I was recently looking to re-factor some rather nasty PL/SQL – granted it’s not something I would say I enjoy necessarily, but occasionally these things have to be done right… Anyway back to point, there was a rather nasty piece of dynamic SQL that was built up to query based on decoded values from another query. You have probably seen the sort of thing before – the example below shows the approach; select some encoded value (in this case a postcode based on spatial restriction) from one structure, then for each value found, decode it, and add another where clause restriction.

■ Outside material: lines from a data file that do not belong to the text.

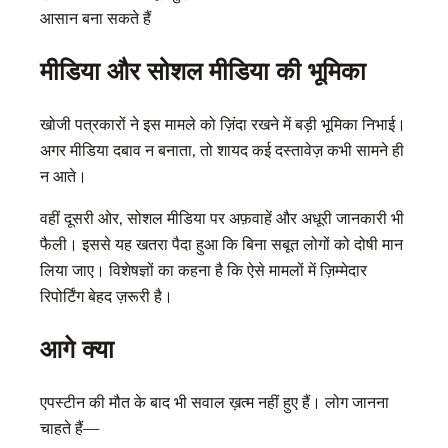
आसान बना सकते हैं
मीडिया और सोशल मीडिया की भूमिका
खोजी पत्रकारों ने इस मामले को ज़िंदा रखने में बड़ी भूमिका निभाई।
अगर मीडिया दबाव न बनाता, तो शायद कई दस्तावेज़ कभी सामने ही
न आते।
वहीं दूसरी ओर, सोशल मीडिया पर अफ़वाहें और अधूरी जानकारी भी
फैली। इससे यह खतरा पैदा हुआ कि बिना सबूत लोगों को दोषी मान
लिया जाए। विशेषज्ञों का कहना है कि ऐसे मामलों में ज़िम्मेदार
रिपोर्टिंग बेहद ज़रूरी है।
आगे क्या
एपस्टीन की मौत के बाद भी सवाल ख़त्म नहीं हुए हैं। लोग जानना
चाहते हैं—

FOR rec IN (SELECT ps.sector
FROM postcode_sectors ps, test_extent te
WHERE te.key_id = p_key_id
AND SDO_RELATE(ps.shape, te.extent, 'mask = anyinteract') = 'TRUE')
LOOP
utils.split_postcode(rec.sector, area, district, sector);
postcodeWhere := postcodeWhere || '(area = ''' || area || '''' ||
' AND district = ''' || district || '''' ||
' AND sector = ''' || sector || '''' || ') OR ';
END LOOP;
One you have finished with the loop you would trim off the final Or and use the restriction in another query. This is often used as a solution when you have data from different sources with different encodings, it’s not pretty, but it works.
So I stumbled across an interesting feature in Oracle called pipelined functions that allows a PL/SQL function to be queried like a standard table. So in this case the function would present itself as the decoded values of postcode. For the meat of the code it was a really easy re-factor following the documentation – the following shows the inside of the loop after re-factor.
FOR rec IN (SELECT ps.sector
FROM postcode_sectors ps, test_extent te
WHERE te.key_id = p_key_id
AND SDO_RELATE(ps.shape, te.extent, 'mask = anyinteract') = 'TRUE')
LOOP
UTILS.SPLIT_POSTCODE(rec.sector,area,district,sector);
PIPE ROW( SPLIT_POSTCODE_TYPE(area,district,sector) );
END LOOP;
This worked really well, and whilst I left (for the first pass re-factor at least) the executed query as dynamic SQL, it looked far better, the intention was much clearer.
There was a downer however, it performed like an absolute pig. Thinking “first it giveth then taketh away” I had a quick look at he execution plan, and bit of a research to see if there was anything that could be done. Fortunately I found a very well written and thorough article describing the reasons for the performance issue and giving suggestions for setting cardinality of the pipelined functions to improve performance. I won’t describe the solution, other than saying I chose the DYNAMIC_SAMPLING optimizer hint!